止まってしまったリプライは、もう続くこともないだろう。
「こんなはずじゃなかったんだけど」
叩きすぎて壊した石橋を『渡っときゃ良かった』なんて。
後悔しても今更だと、ため息をつくしかなかった。
『はーい! よろしくおねがいします!』
ポコンと浮かんだリプライに、思わず慌てる。
「終わったと思ってた」
きっと“とっつきにくい奴”と思われてしまったと落ち込んでいたのに。
思わぬタイミングで続いたリプライには、私に対する質問が敬語で書かれていた。
「あれ、案外気にしてないのか?」
そうであってくれと願いつつ、恐る恐るリプを送る。
『呼びタメ、時間掛かると思います。

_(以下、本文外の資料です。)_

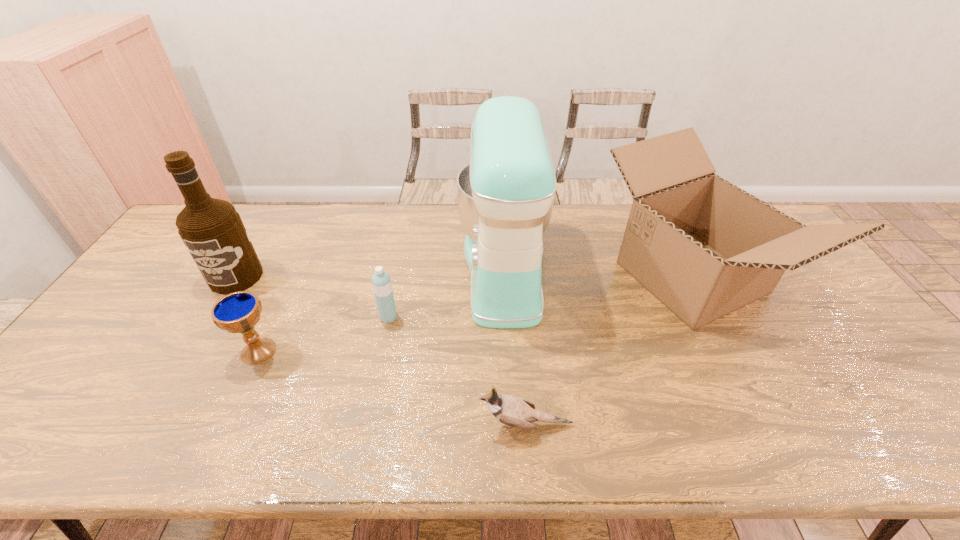 You are a GUI agent. You are given a task and a screenshot of the screen. Output one action in this format:
    pyautogui.click(x=<x>, y=<y>)
    Task: Click on the free location located 0.260m at the base of the mixer
    This screenshot has width=960, height=540.
    Given the screenshot: What is the action you would take?
    pyautogui.click(x=374, y=271)

This screenshot has height=540, width=960. I want to click on vacant point located 0.050m on the label of the second tallest object, so click(x=218, y=307).

The image size is (960, 540). I want to click on vacant area situated on the left of the rightmost object, so click(560, 278).

Find the location of `free region located 0.060m on the right of the third object from left to right`. free region located 0.060m on the right of the third object from left to right is located at coordinates (419, 317).

The image size is (960, 540). Find the location of `free spot located on the back of the second object from left to right`. free spot located on the back of the second object from left to right is located at coordinates (304, 250).

Identify the location of free location located at the face of the nearest object. The height and width of the screenshot is (540, 960). (398, 424).

This screenshot has height=540, width=960. I want to click on vacant space located at the face of the nearest object, so click(x=349, y=424).

Find the location of a particular element. Image resolution: width=960 pixels, height=540 pixels. vacant space situated at the face of the nearest object is located at coordinates (331, 424).

The width and height of the screenshot is (960, 540). What are the coordinates of `mixer located in the far edge section of the desktop` in the screenshot? It's located at (506, 193).

Find the location of a particular element. Image resolution: width=960 pixels, height=540 pixels. box situated at the far edge is located at coordinates (704, 247). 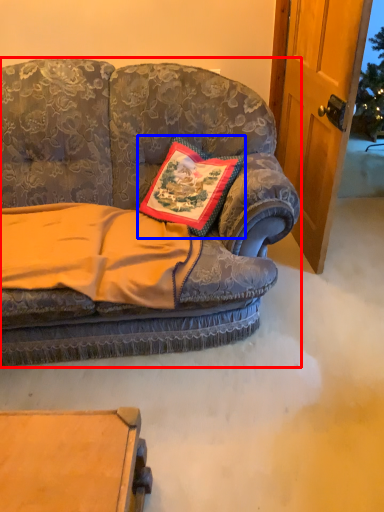 Question: Which object appears farthest to the camera in this image, studio couch (highlighted by a red box) or pillow (highlighted by a blue box)?

Choices:
 (A) studio couch
 (B) pillow

Answer: (B) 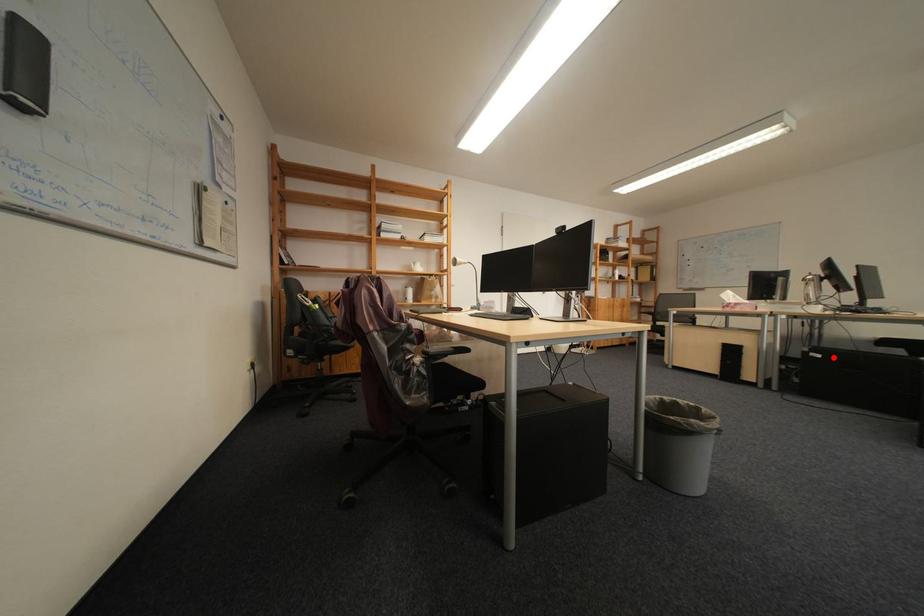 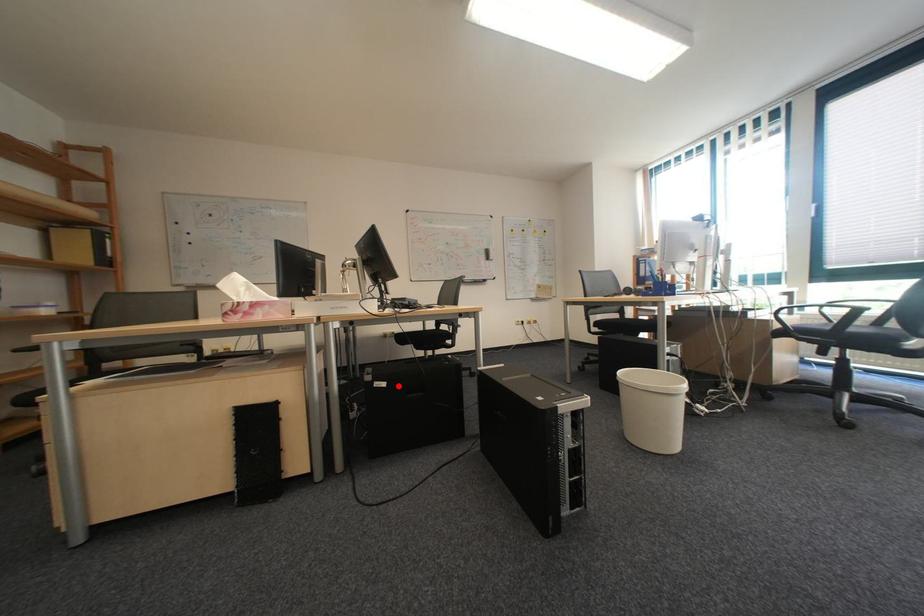 I am providing you with two images of the same scene from different viewpoints. A red point is marked on the first image and another point is marked on the second image. Is the red point in image1 aligned with the point shown in image2?

Yes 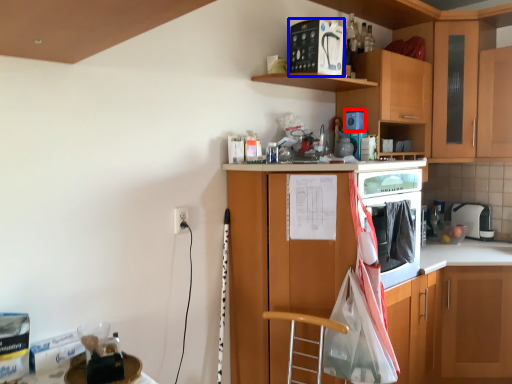 Question: Among these objects, which one is farthest to the camera, appliance (highlighted by a red box) or appliance (highlighted by a blue box)?

Choices:
 (A) appliance
 (B) appliance

Answer: (A)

いいでしょうか?』
今までに無いくらい返信が待ち遠しくて、恋する乙女のように握りしめたスマホがポコンと音を立てた。
『いいですよー!』
“よろしくお願いします!”と続いたリプに、酷く安心する。
「気にしてんの、私だけじゃん」
自分で壊して渡れなくした石橋も、案外捨てたもんじゃないな、と。
瓦礫を乗り越えてもらう。
馬鹿みたいに単純なことに悩んでいた自分が、アホらしく見えて笑えてくる。
「そんな攻略方法があったなんて!」
今度は、自分で橋を架けよう。
『よろしくお願いします!』
歩み寄るために、少しずつ橋を短くしているなんて。
今日も鳴り続ける通知の主には内緒である。